An der Börse standen beide Impfstoff-Hersteller zuletzt deutlich unter Druck. Am Mittwoch zeigt sich die Moderna-Aktie vorbörslich etwas schwächer als die BioNTech-Aktie. Seit Jahresanfang laufen die beiden Impfstoff-Hersteller weitgehend parallel – mit einem Vorteil für BioNTech (siehe Kursentwicklung via Tradegate).
Beide Pharma-Konzerne haben angesichts der anziehenden Neuinfektionen und anstehenden Booster-Impfungen längerfristig noch Corona-Potenzial. Beide haben zudem weitere Produkte in der Pipeline.
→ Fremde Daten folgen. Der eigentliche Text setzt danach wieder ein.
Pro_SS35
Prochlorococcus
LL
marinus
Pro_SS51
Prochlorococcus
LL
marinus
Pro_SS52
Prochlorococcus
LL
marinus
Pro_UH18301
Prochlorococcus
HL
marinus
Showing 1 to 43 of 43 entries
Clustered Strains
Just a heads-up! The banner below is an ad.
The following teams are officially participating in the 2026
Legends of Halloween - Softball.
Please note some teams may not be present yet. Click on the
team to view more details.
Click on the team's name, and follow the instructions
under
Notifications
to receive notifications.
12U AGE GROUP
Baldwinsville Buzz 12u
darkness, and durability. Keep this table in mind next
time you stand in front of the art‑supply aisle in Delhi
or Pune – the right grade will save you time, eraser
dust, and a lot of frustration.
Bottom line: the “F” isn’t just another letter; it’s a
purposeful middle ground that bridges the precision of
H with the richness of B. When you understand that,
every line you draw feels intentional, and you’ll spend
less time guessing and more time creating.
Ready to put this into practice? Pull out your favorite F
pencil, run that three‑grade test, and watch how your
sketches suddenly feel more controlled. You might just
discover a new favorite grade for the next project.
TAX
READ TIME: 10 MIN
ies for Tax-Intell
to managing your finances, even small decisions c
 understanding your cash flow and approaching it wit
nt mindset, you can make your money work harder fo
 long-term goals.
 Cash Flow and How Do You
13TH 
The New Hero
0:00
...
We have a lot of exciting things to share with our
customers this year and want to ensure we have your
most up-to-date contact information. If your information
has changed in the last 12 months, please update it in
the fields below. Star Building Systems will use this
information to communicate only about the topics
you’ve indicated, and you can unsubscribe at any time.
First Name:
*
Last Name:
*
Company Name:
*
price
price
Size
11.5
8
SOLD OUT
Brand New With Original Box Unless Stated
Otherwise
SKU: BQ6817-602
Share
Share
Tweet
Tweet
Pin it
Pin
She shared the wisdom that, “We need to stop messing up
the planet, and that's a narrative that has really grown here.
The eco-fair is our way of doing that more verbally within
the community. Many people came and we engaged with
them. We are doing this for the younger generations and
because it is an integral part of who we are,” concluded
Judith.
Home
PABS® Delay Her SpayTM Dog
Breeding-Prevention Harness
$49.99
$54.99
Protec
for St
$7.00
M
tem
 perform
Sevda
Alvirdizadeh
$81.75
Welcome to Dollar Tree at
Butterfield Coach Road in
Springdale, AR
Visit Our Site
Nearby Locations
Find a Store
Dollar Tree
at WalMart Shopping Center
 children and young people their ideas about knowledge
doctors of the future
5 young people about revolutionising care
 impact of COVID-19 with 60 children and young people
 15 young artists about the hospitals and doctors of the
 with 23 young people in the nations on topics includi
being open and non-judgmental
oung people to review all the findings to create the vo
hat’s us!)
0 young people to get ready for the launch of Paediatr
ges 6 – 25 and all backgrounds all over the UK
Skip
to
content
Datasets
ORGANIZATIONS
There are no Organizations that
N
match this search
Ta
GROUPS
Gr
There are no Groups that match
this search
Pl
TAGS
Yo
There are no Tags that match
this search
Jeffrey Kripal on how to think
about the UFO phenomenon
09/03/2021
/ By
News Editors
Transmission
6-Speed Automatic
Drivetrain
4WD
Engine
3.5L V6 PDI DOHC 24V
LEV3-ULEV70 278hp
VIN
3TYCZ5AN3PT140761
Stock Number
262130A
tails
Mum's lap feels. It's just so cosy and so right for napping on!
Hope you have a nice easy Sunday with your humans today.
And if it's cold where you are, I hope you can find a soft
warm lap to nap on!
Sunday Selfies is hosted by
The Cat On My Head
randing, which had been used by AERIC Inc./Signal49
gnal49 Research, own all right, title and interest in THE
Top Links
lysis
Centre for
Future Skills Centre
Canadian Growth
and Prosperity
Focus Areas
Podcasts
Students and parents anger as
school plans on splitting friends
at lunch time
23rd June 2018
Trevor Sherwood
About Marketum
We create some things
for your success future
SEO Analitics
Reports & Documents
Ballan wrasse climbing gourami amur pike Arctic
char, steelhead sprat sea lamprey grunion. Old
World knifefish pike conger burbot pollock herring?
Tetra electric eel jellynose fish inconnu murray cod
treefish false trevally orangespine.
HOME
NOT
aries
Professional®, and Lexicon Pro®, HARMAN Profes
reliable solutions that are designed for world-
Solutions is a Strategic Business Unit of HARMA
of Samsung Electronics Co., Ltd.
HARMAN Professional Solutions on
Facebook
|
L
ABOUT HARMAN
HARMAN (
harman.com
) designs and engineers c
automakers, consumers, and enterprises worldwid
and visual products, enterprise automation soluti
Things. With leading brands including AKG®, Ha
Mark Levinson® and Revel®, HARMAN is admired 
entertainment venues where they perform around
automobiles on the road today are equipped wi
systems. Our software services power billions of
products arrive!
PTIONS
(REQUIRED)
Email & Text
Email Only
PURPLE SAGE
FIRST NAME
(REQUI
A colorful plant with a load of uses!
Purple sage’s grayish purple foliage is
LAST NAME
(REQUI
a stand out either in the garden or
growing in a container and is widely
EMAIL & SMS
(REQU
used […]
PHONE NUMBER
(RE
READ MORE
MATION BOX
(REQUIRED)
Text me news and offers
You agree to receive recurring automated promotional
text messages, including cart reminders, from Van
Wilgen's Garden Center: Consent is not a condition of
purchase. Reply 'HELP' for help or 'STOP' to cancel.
Die Entwicklung der mRNA-basierte Technologie öffnet beiden Unternehmen neue Türen.
DER AKTIONÄR bleibt trotz aller aktuellen Kursturbulenzen zuversichtlich für die weitere Entwicklung beider Pharma-Konzerne. Sowohl BioNTech als auch Moderna sind laufende Empfehlungen. BioNTech hat mit Blick auf aussichtsreiche Onkologie-Projekte derzeit vielleicht die Nase vorn.
Wer nicht auf Einzelwerte unter den Impfstoff-Aktien setzen möchte, wirft einen Blick auf den Impfstoff-Aktien-Index des AKTIONÄR. Die Korrektur seit September hat den Index mit seinen acht Werten auf ein interessantes Einstiegsniveau gedrückt.